En lo que respecta a IVS7 + 24G & gt; un polimorfismo, un metanálisis anterior realizado por Zhang [24] con sólo 440 casos y 706 controles encontrado que la IVS7 + 24G & gt; a los transportistas tenían un aumento del 76% del riesgo de cáncer. Otro meta-análisis realizado por Zhang et al. [25] encontró que IVS7 + 24G & gt; Un polimorfismo tuvieron efectos significativos sobre el riesgo de cáncer colorrectal en el modelo recesivo. Sin embargo, hubo defectos en su meta-análisis [25] por confundir casos adenoma de estudio de Lundin [54] como casos de cáncer colorrectal. Para el presente metanálisis, se incluyeron 4.195 casos y 4.383 controles. correlación significativa de IVS7 + 24G & gt; A polimorfismo con el riesgo de cáncer se encontró en todos los modelos genéticos.

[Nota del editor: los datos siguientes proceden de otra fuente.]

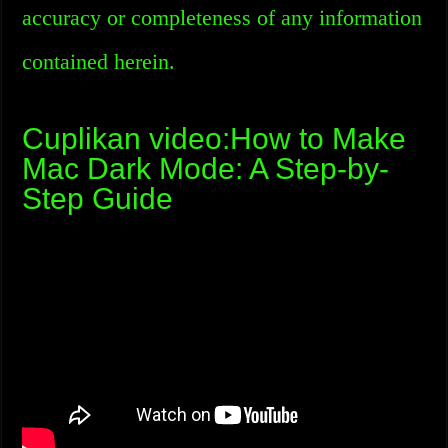
accuracy or completeness of any information
contained herein.
Cuplikan video:How to Make
Mac Dark Mode: A Step-by-
Step Guide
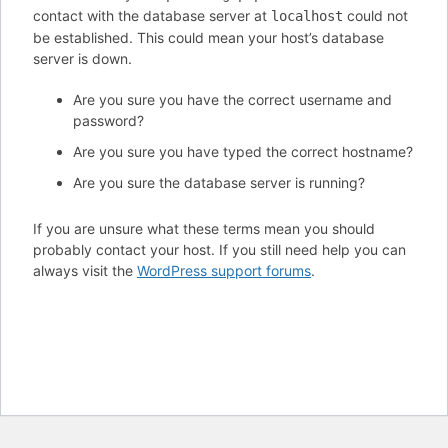
contact with the database server at
could not
localhost
be established. This could mean your host’s database
server is down.
Are you sure you have the correct username and
password?
Are you sure you have typed the correct hostname?
Are you sure the database server is running?
If you are unsure what these terms mean you should
probably contact your host. If you still need help you can
always visit the
WordPress support forums
.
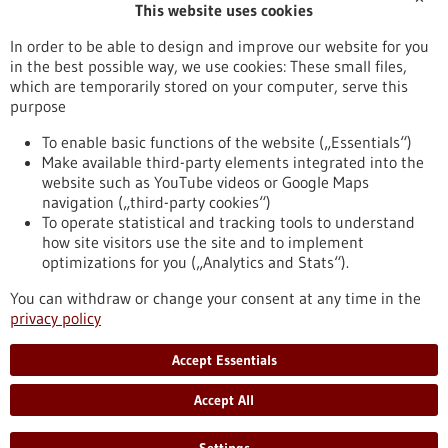
This website uses cookies
Publication date
In order to be able to design and improve our website for you
in the best possible way, we use cookies: These small files,
Reset
which are temporarily stored on your computer, serve this
purpose
Apply filters
To enable basic functions of the website („Essentials“)
Make available third-party elements integrated into the
website such as YouTube videos or Google Maps
navigation („third-party cookies“)
To operate statistical and tracking tools to understand
To top
how site visitors use the site and to implement
optimizations for you („Analytics and Stats“).
You can withdraw or change your consent at any time in the
stay informed
privacy policy
Newsletter abonnieren
Accept Essentials
Accept All
2026
©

Al llegar a cáncer colorrectal, los resultados estuvieron en línea con Zhang et al [25]. Además, también se encontró una fuerte asociación entre IVS7 + 24G & gt; Un riesgo polimorfismo y cáncer de mama, lo que indica que potencialmente funcional IVS7 + 24G & gt; Un polimorfismo puede jugar un papel en el desarrollo de baja penetrancia del cáncer de mama. asociación se encontró en Asia, pero no en raza caucásica, lo que sugiere un posible papel de las diferencias étnicas en los antecedentes genéticos y el medio ambiente en que vivían.

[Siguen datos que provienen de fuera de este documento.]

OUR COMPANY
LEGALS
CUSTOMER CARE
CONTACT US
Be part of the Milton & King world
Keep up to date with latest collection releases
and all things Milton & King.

Hasta cierto punto, las limitaciones de este metanálisis deben ser tratados. En primer lugar los estudios, los tamaños de muestra de varios incluidos [12], [37] eran bastante pequeñas y no lo suficientemente adecuada para detectar el posible riesgo para los polimorfismos TGFBR1. En segundo lugar, el cáncer es una enfermedad compleja con etiología multifactorial. El gen-ambiente y las interacciones gen-gen se deben seguir evaluando. En tercer lugar, el análisis de asociación de haplotipos es el método más poderoso para explorar los efectos intrínsecos del gen, pero la mayoría de las literaturas identificados en nuestro presente meta-análisis se centró en la relación entre los dos TGFBR1 SNPs y la susceptibilidad del tumor, lo que hizo difícil la investigación los efectos TGFBR1 de haplotipos en la carcinogénesis. Por último, pero no menos importante, la mayoría de estudios en Estados Unidos se mezclaron etnia, que hacía difícil la obtención de los efectos de la etnia específica sobre las asociaciones entre los polimorfismos TGFBR1 y el riesgo de cáncer.

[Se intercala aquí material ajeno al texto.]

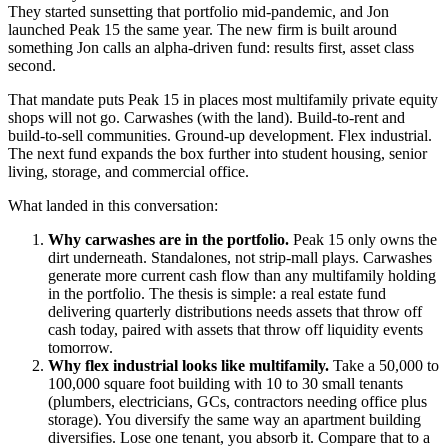
They started sunsetting that portfolio mid-pandemic, and Jon
launched Peak 15 the same year. The new firm is built around
something Jon calls an alpha-driven fund: results first, asset class
second.
That mandate puts Peak 15 in places most multifamily private equity
shops will not go. Carwashes (with the land). Build-to-rent and
build-to-sell communities. Ground-up development. Flex industrial.
The next fund expands the box further into student housing, senior
living, storage, and commercial office.
What landed in this conversation:
Why carwashes are in the portfolio.
Peak 15 only owns the
dirt underneath. Standalones, not strip-mall plays. Carwashes
generate more current cash flow than any multifamily holding
in the portfolio. The thesis is simple: a real estate fund
delivering quarterly distributions needs assets that throw off
cash today, paired with assets that throw off liquidity events
tomorrow.
Why flex industrial looks like multifamily.
Take a 50,000 to
100,000 square foot building with 10 to 30 small tenants
(plumbers, electricians, GCs, contractors needing office plus
storage). You diversify the same way an apartment building
diversifies. Lose one tenant, you absorb it. Compare that to a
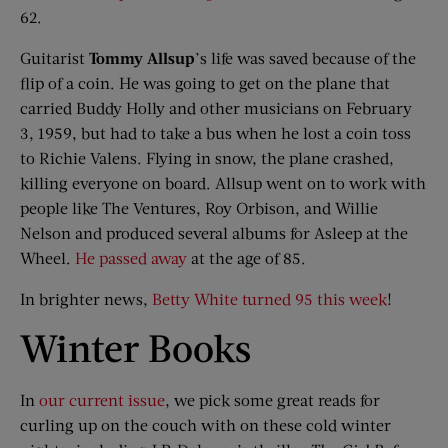
62.
Guitarist
Tommy
Allsup
’s life was saved because of the
flip of a coin. He was going to get on the plane that
carried Buddy Holly and other musicians on February
3, 1959, but had to take a bus when he lost a coin toss
to Richie Valens. Flying in snow, the plane crashed,
killing everyone on board. Allsup went on to work with
people like The Ventures, Roy Orbison, and Willie
Nelson and produced several albums for Asleep at the
Wheel.
He passed away
at the age of 85.
In brighter news,
Betty White turned 95 this week
!
​Winter Books
In
our current issue
, we pick some great reads for
curling up on the couch with on these cold winter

En resumen, este meta-análisis proporciona pruebas de que el polimorfismo TGFBR1 * 9A /6A está asociado con la susceptibilidad de cáncer en general y parecen ser más susceptibles al cáncer de ovario y de mama. Mientras tanto, IVS7 + 24G & gt; Un polimorfismo también se asocian con un mayor riesgo de cáncer en general, especialmente en colorrectal y cáncer de mama. Más estudios epidemiológicos bien diseñados sobre la etnia y los tipos específicos de cáncer, que no estaban bien cubiertas por los estudios existentes, serán necesarias para validar los hallazgos identificados en el presente metanálisis. También se anima a estudios posteriores respecto de otros SNPs (o haplotipos) en el gen TGFBR1 y el riesgo de cáncer de comprender mejor el papel de TGFBR1 en la carcinogénesis.
Reconocimientos
Agradecemos al Dr. Castellví Bel-S del Departamento de Gastroenterología, hospital Universitario Clínico de Barcelona, España, para proporcionar datos en bruto de su artículo de investigación [19]. Agradecemos también a la señorita Liu Jun-lan, desde el seno del Centro de Enfermedades, Southwest Hospital, Tercera Universidad Médica Militar, Chongqing, China, para la edición de idioma del manuscrito.